Healthcare data collection has a very long history of people trying to collect data on the frequency of different conditions and causes of death. A major issue is encapsulating clinical conditions (which can be complex) into logical categories that are useful for large scale population data, while still be adequately able to describe clinical conditions. A way to address this is clinical coding.
Clinical coding uses a consistent set of terms to describe different conditions. For example the haematological malignancy multiple myeloma is alternatively called plasma cell myeloma, myeloma, myelomatosis or Kahler’s disease, as well as foreign language variants. Furthermore, this condition may be confused by a lay reader with myeloid leukaemia, myelomalacia or myelodysplastic syndrome, which are a different conditions entirely. Accurately recording these terms and interchangeability between them is a challenge for computers, as computers do not understand the context of these terms, or why they are different conditions.
To get around this problem clinical coding is used. Instead of being called multiple myeloma in clinical codes, the condition is given an ICD-10 (one of a number of clinical coding systems) code of C90.0. This use of a single code to describe a condition allows statistics from different sites (which may use different terminology) to be compared and compiled. Coding data consistently allows large datasets to be created from multiple sites, this allows epidemiological data to be collected and analysed, which is important for public health, as it allows the accurate monitoring of conditions and the development of public health policies to reduce their incidence. The benefit of coding in this context is that the data are computer readable, meaning they can be processed by data analysis pipelines.
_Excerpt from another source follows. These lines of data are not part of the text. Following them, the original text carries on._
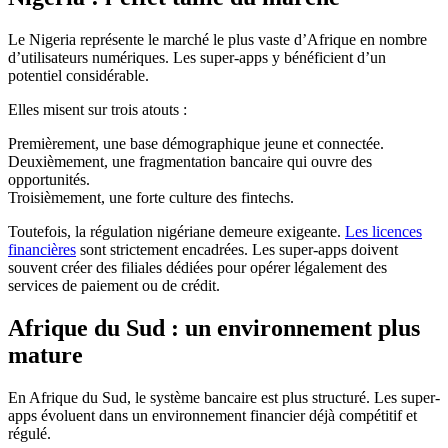
Le Nigeria représente le marché le plus vaste d’Afrique en nombre
d’utilisateurs numériques. Les super-apps y bénéficient d’un
potentiel considérable.
Elles misent sur trois atouts :
Premièrement, une base démographique jeune et connectée.
Deuxièmement, une fragmentation bancaire qui ouvre des
opportunités.
Troisièmement, une forte culture des fintechs.
Toutefois, la régulation nigériane demeure exigeante.
Les licences
financières
sont strictement encadrées. Les super-apps doivent
souvent créer des filiales dédiées pour opérer légalement des
services de paiement ou de crédit.
Afrique du Sud : un environnement plus
mature
En Afrique du Sud, le système bancaire est plus structuré. Les super-
apps évoluent dans un environnement financier déjà compétitif et
régulé.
The main issues with clinical coding arise from the fact that computers and humans assimilate information differently. Humans read information and form meaning from it in the context of other information they’re reading. So a number would be read with a street name to infer an address. Computers do not assimilate information this way, they only store and process data, which is information without any context. The only context a computer gets from information is what it is has been programmed to do with it by a human who has programmed the software.
This difference in how humans and computers process information means that clinical coding systems that are logical for humans may not be logical for computers, and vice versa. The SNOMED clinical coding system attempts to assigns a code to each treatment, condition, investigation or object in a healthcare setting. This means that there are codes that describe concepts that are never encountered, for example “Judicial Execution by Guillotine” (something that hasn’t taken place for over 40 years) has a code 23791009, but there is no code for post radiation thyroiditis.
ICD-10 uses an alternative approach that considers builds codes from components, so that a code contains descriptors of relevant information that can be combined to describe the clinical condition. Unfortunately this has problems as the number of codes possible can be expanded massively, with often illogical outcomes. For example the code V31.22 describes the incident “Occupant of three-wheeled motor vehicle injured in collision with pedal cycle, person on outside of vehicle, nontraffic accident, while working for income”, which sounds silly, but is nevertheless a legal clinical code.
Ultimately no clinical coding system is perfect, however the key is consistency in the coding system used so that data can be collected and used from multiple sites for the benefit of public health services as a whole.